One glaring fact stands out very visibly in both the tranches that have been announced till low: the complete lack of faith of the Centre in State governments and in Panchayati Raj institutions. The States and local bodies are best equipped to deal with the problems of the unorganised sector, rural poverty and local unemployment. Instead, the Centre wants to do everything by itself. Nothing has been done to strengthen the finances of States, either by direct transfer or by raising their borrowing limits. Having agreed to give up their indirect taxation powers, now subsumed in a poorly implemented GST scheme, the capacity of the States to raise resources is severely curtailed. The States are in the forefront of the battle against Covid and rising poverty levels. Ignoring them, so completely in the stimulus packages so far announced is a retrograde step, not in the interests of the country. Let not the outcome of the pandemic be the unravelling of our federal democracy.

The stimulus packages thus far have touched only the fringes of a problem of colossal dimensions. There is no clarity on how demand will be stimulated, employment opportunities created, severely damaged industries like automobiles, tourism and wholesale and retail trade revived. There is no indication on whether there will be any tangible action to redress many decades of neglect in the health sector. Nothing has been said yet on government policy being guided hereafter by the principle of maximisation of public welfare.

The Prime Minister has stressed the need for self sufficiency going forward. The stimulus package contains one measure, reservation of some portion of government procurement to Indian industry. It is not clear whether this is in conformity with multilaterally agreed trade rules.
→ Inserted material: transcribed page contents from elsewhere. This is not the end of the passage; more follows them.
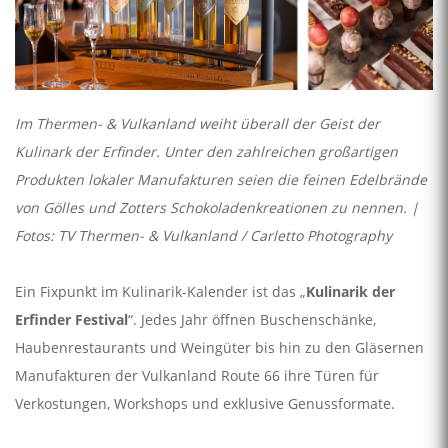
Im Thermen- & Vulkanland weiht überall der Geist der
Kulinark der Erfinder. Unter den zahlreichen großartigen
Produkten lokaler Manufakturen seien die feinen Edelbrände
von Gölles und Zotters Schokoladenkreationen zu nennen. |
Fotos: TV Thermen- & Vulkanland / Carletto Photography
Ein Fixpunkt im Kulinarik-Kalender ist das „
Kulinarik der
Erfinder Festival
“. Jedes Jahr öffnen Buschenschänke,
Haubenrestaurants und Weingüter bis hin zu den Gläsernen
Manufakturen der Vulkanland Route 66 ihre Türen für
Verkostungen, Workshops und exklusive Genussformate.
However, if self sufficiency is going to be our creed, as America First is for Trump, there is need for a great deal of reflection, introspection and public debate. Self sufficiency used to be our clarion call in the first three decades after Independence but, later, we chose the path of global integration. Are we going back again to Gandhian and Nehruvian thinking? Will the infant industry mindset once again resurface?

It is too early to write off the stimulus packages, as the FM seems to be reluctantly announcing it bit by bit and we do not know how the whole will look like. At the end of the day, one hopes that the mountain of hope created by the Prime Minister does not give birth to a puny mouse

The facts and views expressed in the article are those of the writer.